Ousmane Sonko, l’affaire qui enflamme le Sénégal

Le Sénégal traverse depuis une semaine sa pire crise depuis près de dix ans. Derrière cette flambée de violences, l’arrestation d’un homme : Ousmane Sonko, figure de proue de l’opposition au président Macky Sall. Très vite la mobilisation a dépassé le simple champ politique et s’est nourrie de revendications économiques et sociales. Retour sur l’affaire qui a fini par cristalliser les frustrations de la population.

Début février, Ousmane Sonko est accusé de « viol » et de « menaces de morts » par une employée d’un salon de massage. Révélé pendant la campagne présidentielle de 2019, l’homme a développé une image de leader charismatique, non corrompu, se battant pour la souveraineté du Sénégal. Face à ses accusations, il dénonce une « tentative de liquidation politique », destinée à ruiner ses projets présidentiels de 2024. 
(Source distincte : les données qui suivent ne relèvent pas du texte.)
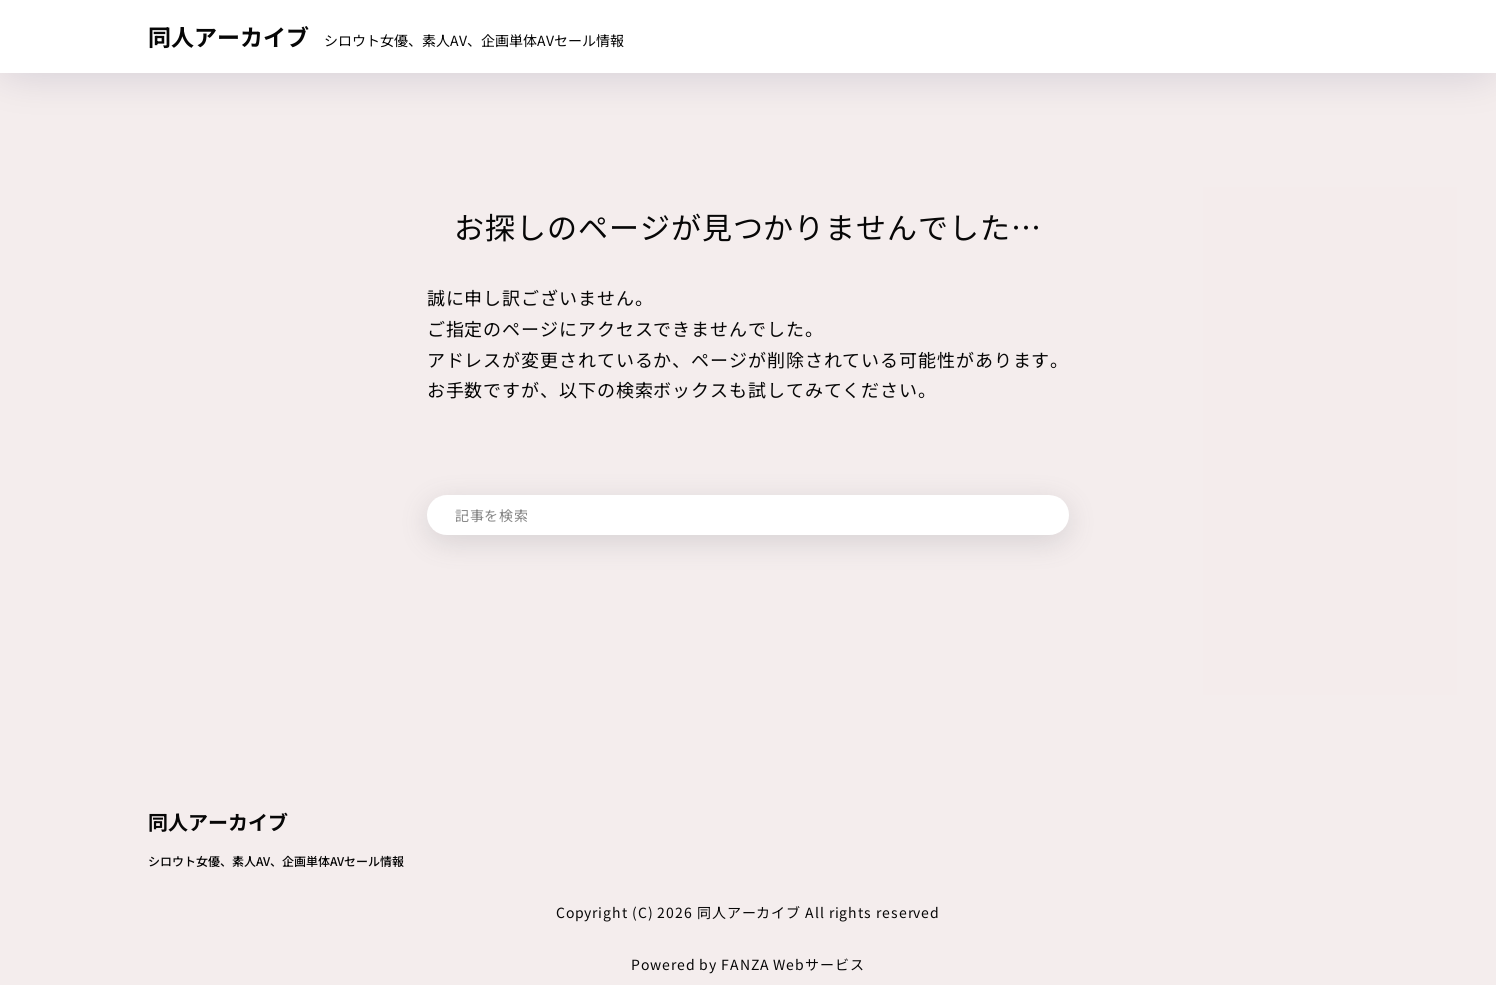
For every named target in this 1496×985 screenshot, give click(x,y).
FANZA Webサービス (793, 964)
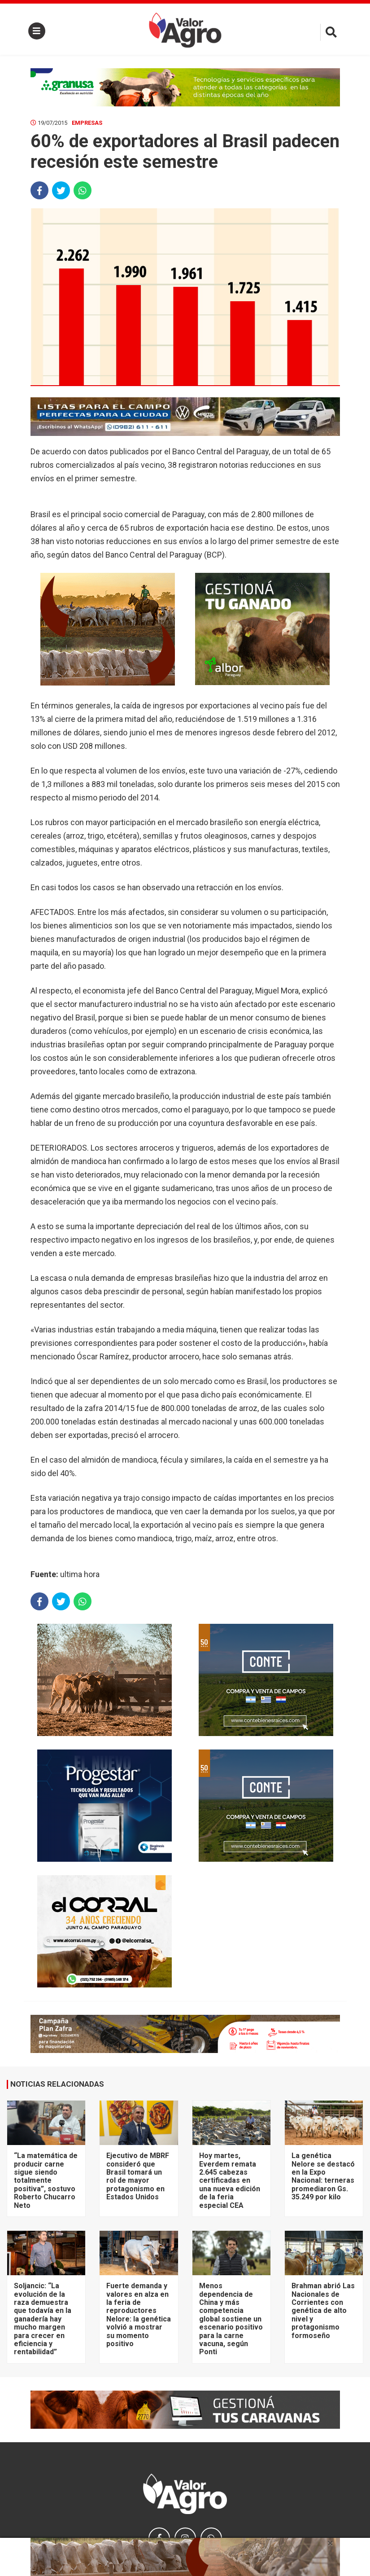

Mercredi 3 mars. Ousmane Sonko se rend au tribunal dans un impressionnant cortège de soutien. Il est alors interpellé pour trouble à l’ordre public et participation à une manifestation non autorisée. Interpellation filmée et diffusée dans les médias et sur les réseaux sociaux, qui va alimenter l’envie de révolte de ses partisans, mais aussi de nombreux jeunes. C’est l’élément déclencheur qui conduit les Sénégalais à descendre dans la rue. 

Trois jours d’émeutes

Les trois jours qui ont suivi ont vu le pays en proie à des manifestations violentes entre opposants au pouvoir et forces de l’ordre. Celles-ci touchent plusieurs villes du Sénégal. Au lendemain du premier jour de mobilisation, à Bigona, on compte un premier mort : un jeune conducteur de moto-taxi tué par balle. 

Cette mobilisation prend de plus en plus d’ampleur et va au-delà de l’affaire impliquant Ousmane Sonko. Elle a porté à son compte l’exaspération accumulée par la dégradation des conditions de vie, principalement due à la pandémie du coronavirus. Les revendications touchent alors à la situations économique et sociale du pays, à la corruption, aux inégalités hommes-femmes ou aux conséquences de la crise sanitaire.

Le président Macky Sall lui, reste silencieux. En seule réponse, les forces de l’ordre sont envoyées pour rétablir le calme dans les rues. Mais débordées par les agissement de jeunes déterminés, les affrontements avec les manifestants sont très violents. Des observateurs comme Amnesty Internationale alertent et dénoncent des violations du droit international des droits humains : usage excessif de la force et présence d’hommes en civil dans des opérations de maintien de l’ordre. En quelques jours la situation prend des proportions alarmantes puisqu’au moins cinq personnes sont tuées dans les heurts et des centaines de blessés sont recensés dans plusieurs villes. 

Sonko libéré

 Une foule impressionnante s’est réunie aux alentour du palais de justice de Dakar ce lundi 8 mars. Les manifestants ont pu se réjouir de la libération d’Ousmane Sonko, relâché sous contrôle judiciaire. À sa sortie du tribunal, il a pris la parole devant la presse et demande au peuple sénégalais de renforcer sa mobilisation, tout en réclamant que la « révolution » soit pacifique.

Le président Macky Sall, jusque’à présent siliceux à décidé à son tour de prendre la parole. Lui appelle ses concitoyens au calme et à la sérénité. Dans une allocution retransmise à la télévision, il a appelé à laisser la justice suivre son cours en toute indépendance. Il souligne aussi que la colère exprimée ces derniers jours est aussi liée à l’impact d’une crise économique aggravée par la pandémie de Covid-19. Et annonce donc un allégement du couvre-feu en vigueur dans deux régions, dont Dakar.